Ransomware activities have grown exponentially in 2021, with the average ransomware payment size in 2021 being five times the figure in 2019, finds a recent research report by Chainalysis, a blockchain data platform. The data shows that the average ransomware size grew from $25,000 in 2009 to $118,000 in 2021. The report mentions that ransomware activities through cryptos have been increasing since 2018.
With more investors getting involved in crypto, there has been an alarming rise in various cyber frauds on crypto platforms too. The most prominent of these are ransomware activities, finds the report. “Cryptocurrency being anonymous and hard to trace has ransomware attackers exclaiming ‘esto es perfecto’ (that’s perfect), serving as the ideal solution for their misconduct and exploitation of technology and illegal practices,” says Shibu Paul, vice-president, Array Network, an American networking company dealing with encryption tools.
Increasing Incidence But Smaller Ecosystem
While there has been remarkable growth in ransomware strains (activities) in 2021 along with an increasing ransomware payment size, the ransomware ecosystem has become smaller in 2021, finds the report. With 140 ransomware strains reported in 2021, there has been a rise of more than 75 per cent in the strains reported between 2019 and 2021, states the report.
“Large payments such as the record $40 million received by Phoenix Cryptolocker spurred this all-time high in average payment size. One reason for the increase in ransom sizes is ransomware attackers’ focus on carrying out highly-targeted attacks against large organizations,” states the report.
With a smaller ecosystem, the average lifespan of ransomware strains is also going down. While previously, in 2017, the average span of ransomware strains used to be more than 500 days, it plunged to 60 days in 2021.

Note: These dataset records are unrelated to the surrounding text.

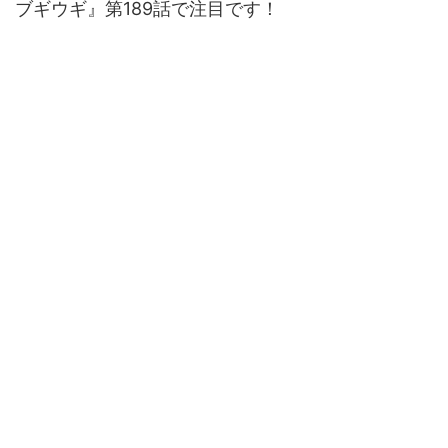
ブギウギ』第189話で注目です！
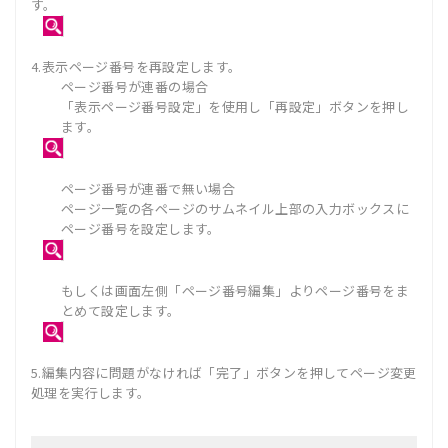
す。
4.表示ページ番号を再設定します。
ページ番号が連番の場合
「表示ページ番号設定」を使用し「再設定」ボタンを押し
ます。
ページ番号が連番で無い場合
ページ一覧の各ページのサムネイル上部の入力ボックスに
ページ番号を設定します。
もしくは画面左側「ページ番号編集」よりページ番号をま
とめて設定します。
5.編集内容に問題がなければ「完了」ボタンを押してページ変更
処理を実行します。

The increasing incidence in a smaller ecosystem also shows that the activities are highly concentrated in a few pockets. The report says that 56 per cent of funds sent from ransomware addresses since 2020 have wound up at one of six cryptocurrency businesses which include three large international exchanges, one high-risk exchange based in Russia and two mixing services. Crypto mixing service mixes different streams of mainstream cryptocurrency to ensure the anonymity of transactions.
Why Are Ransomware Strains Growing?
As the report suggests, with the ease of technology and tools, it has become easier for cyber criminals to rebrand themselves and re-launch to carry ransomware activities. One of the reasons the life span and ecosystem are getting small is because of rebranding. “Cybersecurity researchers have noted instances of ransomware attackers publicly claiming to cease operations, only to relaunch later under a new name—the giveaway is usually similarities in the ransomware’s code, as well as intelligence gathered from cybercriminal forums and blockchain analysis,” states the report.
Moreover, experts believe that the lack of any concrete government regulations and the decentralised nature of the cryptos make it easy for criminals to carry out the activities.
“Hackers prefer ransomware payments over crypto because on many occasions it is difficult for law enforcing agencies to trace these transactions and identify the end beneficiary since cryptocurrencies are largely not linked yet with traditional currency ecosystem,” says Trishneet Arora, founder and CEO, TAC Security, an American cyber vulnerability management firm.
The report finds the ease of technology is another contributing factor. As much as 16 per cent of all funds sent by ransomware operators were spent on tools and services used to enable more effective attacks, compared to 6 per cent in 2020.